# Directions for this task
Apart from the pictures, every part of the records below gets retyped exactly.

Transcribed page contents
-- -- --
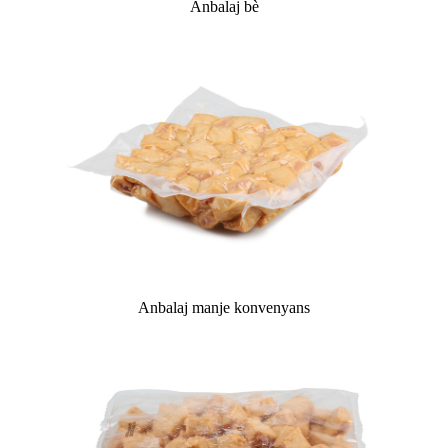
Anbalaj bè
Anbalaj manje konvenyans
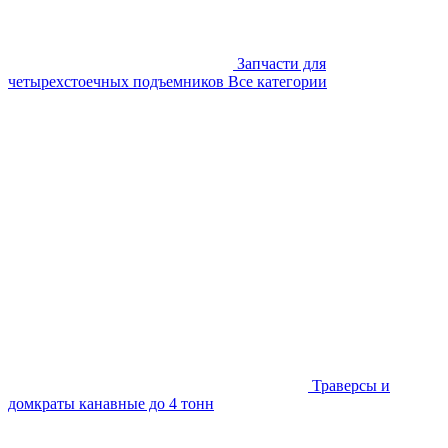
Запчасти для
четырехстоечных подъемников
Все категории
Траверсы и
домкраты канавные до 4 тонн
-- -- --
# Response
Anbalaj bè
Anbalaj manje konvenyans
Запчасти для
четырехстоечных подъемников
Все категории
Траверсы и
домкраты канавные до 4 тонн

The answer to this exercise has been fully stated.